◆ **EXERCISE OBJECTIVE**: Among the entries below, only the lines starting at the one with "éclairées. En travaillant" and ending at the one with "la santé et", both included, are to be printed exactly.

◆ **SOURCE RECORDS**:
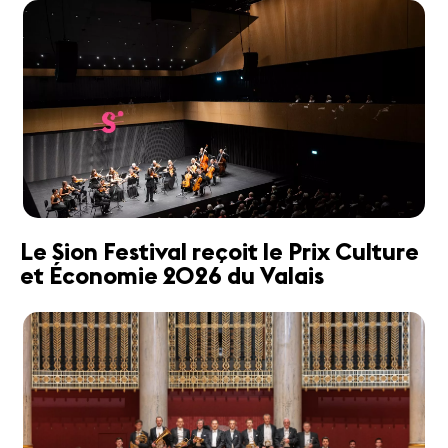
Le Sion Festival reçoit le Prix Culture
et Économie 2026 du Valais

--

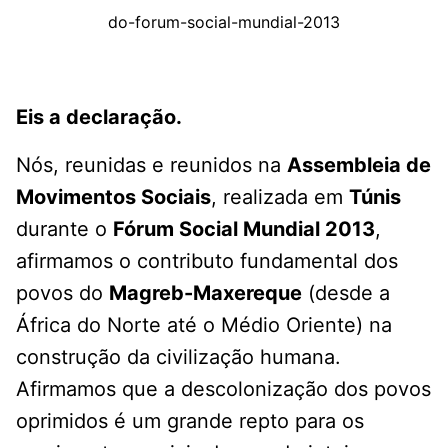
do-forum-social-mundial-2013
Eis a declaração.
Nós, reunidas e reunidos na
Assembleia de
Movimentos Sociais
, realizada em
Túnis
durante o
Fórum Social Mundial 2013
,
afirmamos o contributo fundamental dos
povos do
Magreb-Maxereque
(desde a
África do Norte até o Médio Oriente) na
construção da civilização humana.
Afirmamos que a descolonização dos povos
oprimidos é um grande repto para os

==

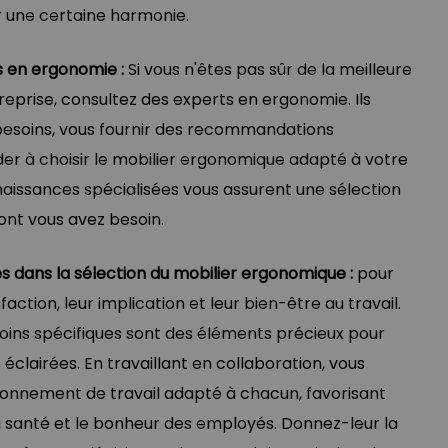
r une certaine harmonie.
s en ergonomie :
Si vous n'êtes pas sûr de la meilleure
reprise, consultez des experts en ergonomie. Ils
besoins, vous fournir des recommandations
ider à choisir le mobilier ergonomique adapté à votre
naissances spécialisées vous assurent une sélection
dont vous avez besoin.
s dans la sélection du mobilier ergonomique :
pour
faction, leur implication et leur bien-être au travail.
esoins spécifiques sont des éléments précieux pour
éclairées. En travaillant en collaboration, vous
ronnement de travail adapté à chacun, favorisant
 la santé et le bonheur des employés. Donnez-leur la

◆ **RESPONSE**:
éclairées. En travaillant en collaboration, vous
ronnement de travail adapté à chacun, favorisant
 la santé et le bonheur des employés. Donnez-leur la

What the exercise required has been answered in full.